Description of the task -
Your reply should consist solely of the number of lines in the data that contain "anti".

Excerpted data -
┌──
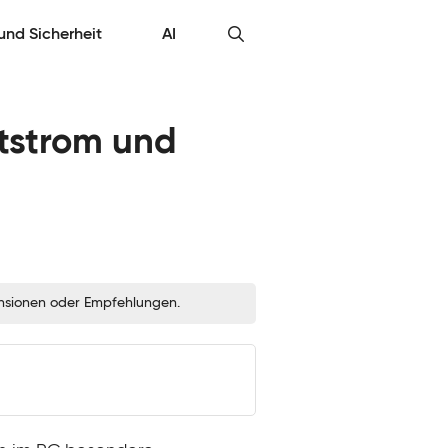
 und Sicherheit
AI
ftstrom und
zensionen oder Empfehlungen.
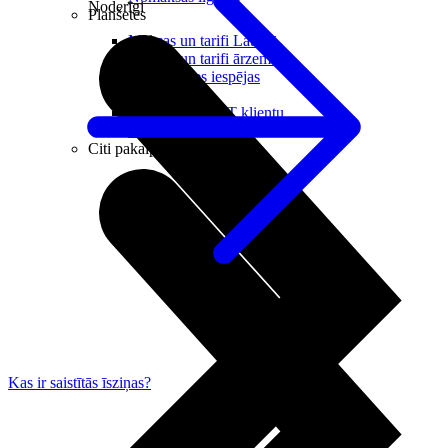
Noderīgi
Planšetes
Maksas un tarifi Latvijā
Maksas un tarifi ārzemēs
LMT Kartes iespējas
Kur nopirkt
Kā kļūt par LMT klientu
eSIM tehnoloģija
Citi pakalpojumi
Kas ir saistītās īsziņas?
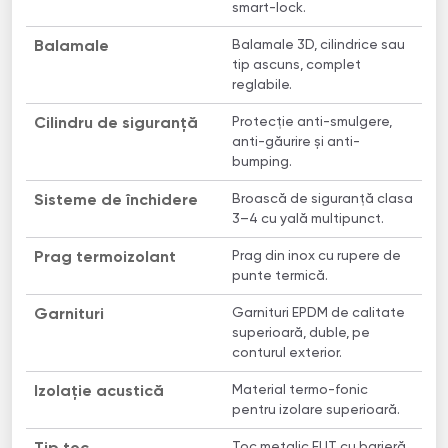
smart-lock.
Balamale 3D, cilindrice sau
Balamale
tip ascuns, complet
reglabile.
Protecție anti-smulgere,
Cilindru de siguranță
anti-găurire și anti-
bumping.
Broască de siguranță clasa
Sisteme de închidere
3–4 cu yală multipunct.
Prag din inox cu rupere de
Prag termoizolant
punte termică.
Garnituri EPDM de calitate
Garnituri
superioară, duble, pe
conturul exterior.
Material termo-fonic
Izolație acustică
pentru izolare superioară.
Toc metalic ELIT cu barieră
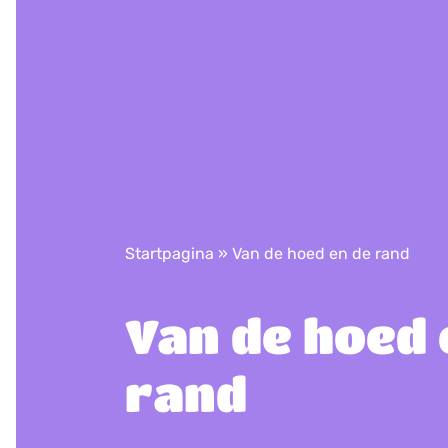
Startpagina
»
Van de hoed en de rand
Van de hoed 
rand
└──
Problem solution -
2